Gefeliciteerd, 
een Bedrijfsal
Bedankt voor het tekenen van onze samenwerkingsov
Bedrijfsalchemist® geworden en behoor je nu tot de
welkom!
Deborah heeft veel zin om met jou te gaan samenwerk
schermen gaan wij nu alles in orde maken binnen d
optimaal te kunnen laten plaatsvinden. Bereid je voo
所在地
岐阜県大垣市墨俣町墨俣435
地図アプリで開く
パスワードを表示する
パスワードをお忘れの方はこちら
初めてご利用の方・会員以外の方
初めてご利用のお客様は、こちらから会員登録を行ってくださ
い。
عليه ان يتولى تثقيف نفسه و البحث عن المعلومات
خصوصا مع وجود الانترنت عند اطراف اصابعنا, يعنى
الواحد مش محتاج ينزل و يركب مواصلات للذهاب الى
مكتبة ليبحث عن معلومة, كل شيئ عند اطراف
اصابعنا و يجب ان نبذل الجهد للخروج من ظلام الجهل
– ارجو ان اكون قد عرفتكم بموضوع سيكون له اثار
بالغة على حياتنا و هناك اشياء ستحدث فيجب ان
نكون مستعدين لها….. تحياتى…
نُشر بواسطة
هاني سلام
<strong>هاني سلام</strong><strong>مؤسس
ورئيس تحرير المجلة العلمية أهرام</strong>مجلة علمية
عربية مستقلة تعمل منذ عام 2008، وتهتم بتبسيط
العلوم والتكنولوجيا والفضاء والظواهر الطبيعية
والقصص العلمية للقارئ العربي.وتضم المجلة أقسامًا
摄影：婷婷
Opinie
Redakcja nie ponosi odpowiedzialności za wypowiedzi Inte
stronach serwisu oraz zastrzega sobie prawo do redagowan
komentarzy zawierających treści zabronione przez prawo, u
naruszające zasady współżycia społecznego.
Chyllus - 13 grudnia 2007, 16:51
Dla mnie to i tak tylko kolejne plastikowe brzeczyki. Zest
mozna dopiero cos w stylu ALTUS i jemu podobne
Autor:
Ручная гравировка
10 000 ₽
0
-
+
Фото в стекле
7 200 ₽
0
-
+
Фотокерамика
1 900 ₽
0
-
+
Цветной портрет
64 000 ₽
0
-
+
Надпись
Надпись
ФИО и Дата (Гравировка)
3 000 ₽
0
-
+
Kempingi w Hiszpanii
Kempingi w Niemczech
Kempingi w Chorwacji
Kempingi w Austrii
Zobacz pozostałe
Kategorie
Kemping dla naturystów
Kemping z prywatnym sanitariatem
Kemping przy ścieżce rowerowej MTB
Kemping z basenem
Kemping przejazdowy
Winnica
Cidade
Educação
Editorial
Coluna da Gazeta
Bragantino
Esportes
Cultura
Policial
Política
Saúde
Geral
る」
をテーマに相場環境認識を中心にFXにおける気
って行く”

::::::::::

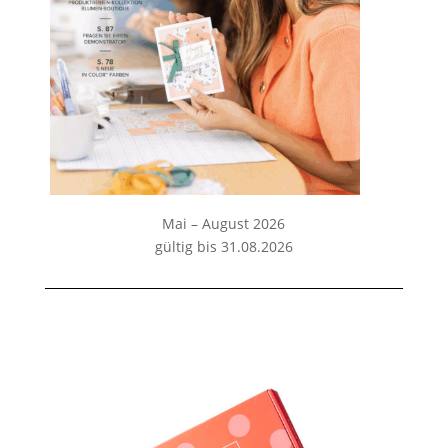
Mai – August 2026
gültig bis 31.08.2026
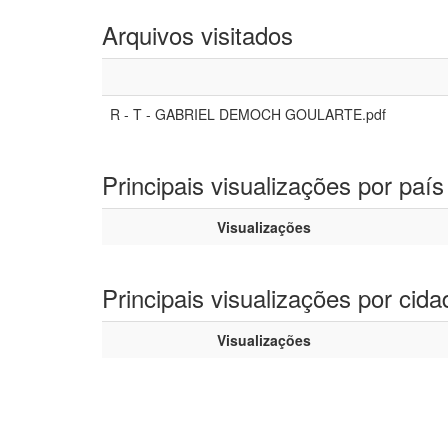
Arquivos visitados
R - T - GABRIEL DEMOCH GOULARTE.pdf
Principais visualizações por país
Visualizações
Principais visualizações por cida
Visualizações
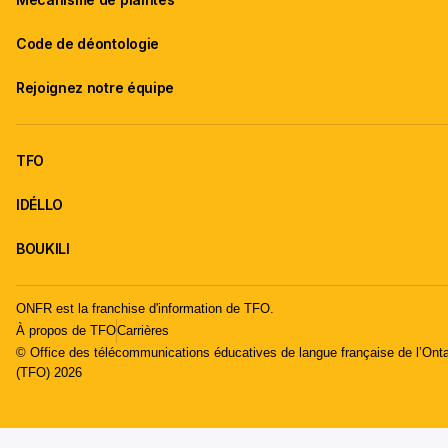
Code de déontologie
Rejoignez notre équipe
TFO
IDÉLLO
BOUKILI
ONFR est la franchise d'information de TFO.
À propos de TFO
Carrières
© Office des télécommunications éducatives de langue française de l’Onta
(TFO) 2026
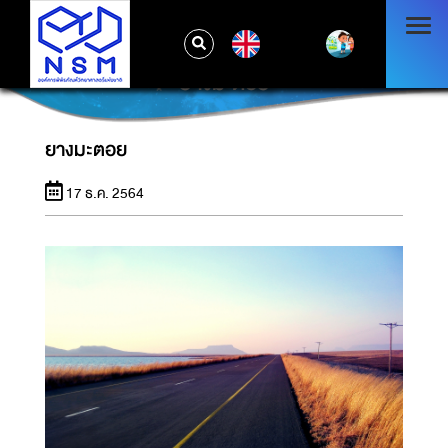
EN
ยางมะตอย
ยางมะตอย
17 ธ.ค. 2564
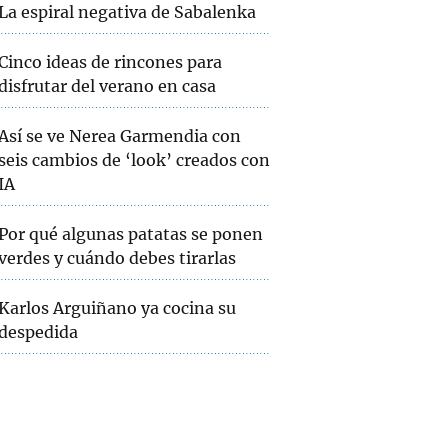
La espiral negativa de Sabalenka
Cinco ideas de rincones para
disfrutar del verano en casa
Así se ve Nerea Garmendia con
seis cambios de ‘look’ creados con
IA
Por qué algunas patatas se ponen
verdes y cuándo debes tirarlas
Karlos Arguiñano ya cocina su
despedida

::::::::::

» **WHAT TO WORK ON**
Lines in the records above that carry the word "اطراف" are to be located and copied.

» **ANSWER**
خصوصا مع وجود الانترنت عند اطراف اصابعنا, يعنى
مكتبة ليبحث عن معلومة, كل شيئ عند اطراف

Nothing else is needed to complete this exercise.